At the time, having little knowledge of this new technology, Hattie shoplifted How To manuals from W.H. Smith’s stores. She attended free evening classes that taught Computer For Beginners, unaware that her offensive body odour had cut the original class of twenty down to one.

Six months ago, a council official called on Hattie, but received no answer. A few days later, he went back after receiving more protests from neighbours regarding a stench permeating from Hattie’s home. He returned and, appalled at the sight of a million flies bouncing brown splatters against Hattie’s windows, made an urgent call to the police.

Half-an-hour later, the official and a policeman broke into her home. Overwhelmed by a smothering reek, they struggled past electrical goods. On entering the kitchen, they discovered Hattie’s decomposing body slumped over a table. On the floor, the body of a man clung to an upturned Zimmer frame with skeletal hands.
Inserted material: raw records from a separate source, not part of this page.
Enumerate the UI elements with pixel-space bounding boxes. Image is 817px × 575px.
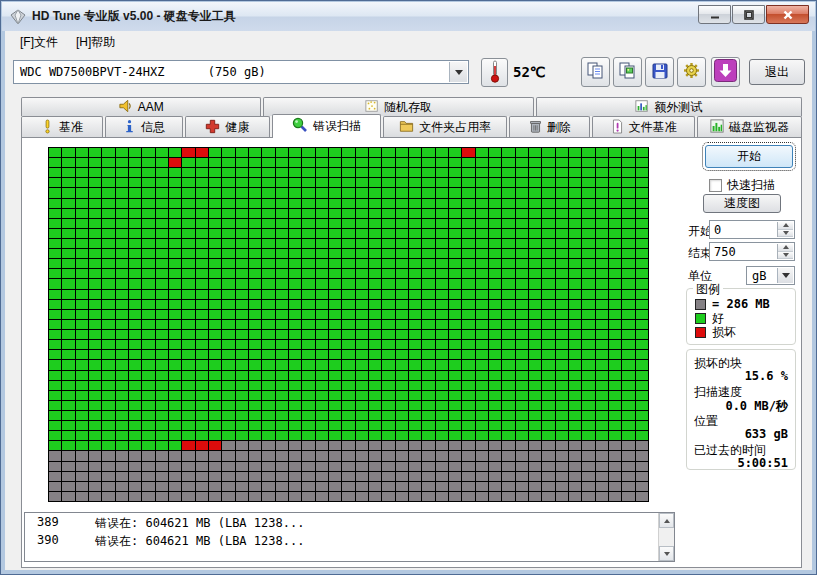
scan-block bbox=[289, 421, 301, 430]
error-list-row[interactable]: 390错误在: 604621 MB (LBA 1238... bbox=[37, 533, 674, 549]
start-position-input[interactable]: 0 bbox=[709, 220, 795, 239]
minimize-button[interactable] bbox=[698, 5, 731, 24]
scan-block bbox=[622, 310, 634, 319]
scan-block bbox=[62, 391, 74, 400]
end-position-input[interactable]: 750 bbox=[709, 242, 795, 261]
scan-block bbox=[262, 199, 274, 208]
scan-block bbox=[142, 441, 154, 450]
drive-selector[interactable]: WDC WD7500BPVT-24HXZ (750 gB) bbox=[13, 60, 469, 84]
scan-block bbox=[142, 472, 154, 481]
scan-block bbox=[116, 411, 128, 420]
scan-block bbox=[276, 431, 288, 440]
scan-block bbox=[49, 462, 61, 471]
tab-secondary-3[interactable]: 额外测试 bbox=[536, 97, 802, 116]
temperature-button[interactable] bbox=[481, 58, 508, 87]
unit-dropdown-button[interactable] bbox=[777, 268, 793, 283]
tab-3[interactable]: 健康 bbox=[185, 116, 270, 138]
scan-block bbox=[289, 451, 301, 460]
end-position-spinner[interactable] bbox=[777, 244, 793, 259]
scan-block bbox=[636, 188, 648, 197]
scan-block-grid bbox=[48, 147, 649, 502]
tab-4[interactable]: 错误扫描 bbox=[272, 114, 381, 138]
start-scan-button[interactable]: 开始 bbox=[705, 145, 793, 168]
scan-block bbox=[102, 451, 114, 460]
scan-block bbox=[169, 209, 181, 218]
drive-selector-dropdown-button[interactable] bbox=[449, 62, 467, 82]
tab-secondary-1[interactable]: AAM bbox=[21, 97, 261, 116]
tab-row-secondary: AAM随机存取额外测试 bbox=[21, 97, 802, 116]
scan-block bbox=[342, 219, 354, 228]
save-button[interactable] bbox=[645, 57, 674, 87]
unit-selector[interactable]: gB bbox=[746, 266, 795, 285]
scan-block bbox=[169, 158, 181, 167]
scan-block bbox=[182, 441, 194, 450]
tab-1[interactable]: 基准 bbox=[21, 116, 103, 138]
scan-block bbox=[129, 269, 141, 278]
scan-block bbox=[569, 188, 581, 197]
scan-block bbox=[382, 360, 394, 369]
scan-block bbox=[289, 199, 301, 208]
scan-block bbox=[276, 401, 288, 410]
copy-text-button[interactable] bbox=[581, 57, 610, 87]
scan-block bbox=[582, 239, 594, 248]
error-list-row[interactable]: 389错误在: 604621 MB (LBA 1238... bbox=[37, 515, 674, 531]
start-position-spinner[interactable] bbox=[777, 222, 793, 237]
scan-block bbox=[422, 279, 434, 288]
close-button[interactable] bbox=[766, 5, 809, 24]
scan-block bbox=[409, 239, 421, 248]
error-list-scrollbar[interactable] bbox=[658, 513, 674, 561]
scan-block bbox=[382, 350, 394, 359]
scan-block bbox=[422, 451, 434, 460]
scan-block bbox=[89, 492, 101, 501]
menu-file[interactable]: [F]文件 bbox=[11, 31, 67, 54]
scan-block bbox=[409, 148, 421, 157]
scan-block bbox=[382, 229, 394, 238]
scan-block bbox=[276, 259, 288, 268]
speed-map-button[interactable]: 速度图 bbox=[703, 194, 781, 213]
scan-block bbox=[502, 148, 514, 157]
scan-block bbox=[76, 482, 88, 491]
scan-block bbox=[302, 320, 314, 329]
scan-block bbox=[489, 381, 501, 390]
scan-block bbox=[449, 148, 461, 157]
scan-block bbox=[476, 441, 488, 450]
scan-block bbox=[449, 290, 461, 299]
tab-2[interactable]: 信息 bbox=[105, 116, 183, 138]
scan-block bbox=[396, 300, 408, 309]
scan-block bbox=[262, 472, 274, 481]
stat-label: 已过去的时间 bbox=[694, 442, 791, 456]
scan-block bbox=[102, 340, 114, 349]
scan-block bbox=[529, 199, 541, 208]
scan-block bbox=[422, 462, 434, 471]
tab-5[interactable]: 文件夹占用率 bbox=[383, 116, 507, 138]
scan-block bbox=[182, 259, 194, 268]
copy-image-button[interactable] bbox=[613, 57, 642, 87]
maximize-button[interactable] bbox=[732, 5, 765, 24]
scan-block bbox=[636, 148, 648, 157]
scan-block bbox=[356, 259, 368, 268]
tab-6[interactable]: 删除 bbox=[509, 116, 590, 138]
menu-help[interactable]: [H]帮助 bbox=[67, 31, 124, 54]
exit-button[interactable]: 退出 bbox=[749, 59, 805, 85]
options-button[interactable] bbox=[677, 57, 706, 87]
update-button[interactable] bbox=[711, 57, 740, 87]
scan-block bbox=[636, 391, 648, 400]
scroll-up-button[interactable] bbox=[659, 513, 674, 528]
scan-block bbox=[409, 158, 421, 167]
scan-block bbox=[436, 269, 448, 278]
scan-block bbox=[289, 472, 301, 481]
quick-scan-checkbox[interactable] bbox=[709, 179, 722, 192]
scan-block bbox=[356, 482, 368, 491]
tab-7[interactable]: 文件基准 bbox=[592, 116, 695, 138]
scan-block bbox=[249, 381, 261, 390]
scan-block bbox=[529, 441, 541, 450]
scan-block bbox=[289, 320, 301, 329]
scan-block bbox=[276, 249, 288, 258]
scan-block bbox=[356, 371, 368, 380]
quick-scan-label: 快速扫描 bbox=[727, 177, 775, 194]
scroll-down-button[interactable] bbox=[659, 546, 674, 561]
scan-block bbox=[529, 391, 541, 400]
tab-8[interactable]: 磁盘监视器 bbox=[697, 116, 802, 138]
scan-block bbox=[609, 209, 621, 218]
scan-block bbox=[116, 239, 128, 248]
Then the policeman pointed to a bread knife protruding between two of man’s exposed ribs. ‘Murder,’ they both whispered in unison. The policeman phoned for homicide.

Glancing away from the terrible scene, the council official flinched at the sight of a Hattie’s head crawling with maggots. To distract himself, he let his gaze fall upon the old computer that seemed to be still switched on.

Alongside the computer, lay a well-thumbed manual. Next to the computer sat an old squat printer, its little red light blinking.

Jutting out from the printer he saw a printout and, putting on his reading glasses, saw the words, www.oldloversunited.com.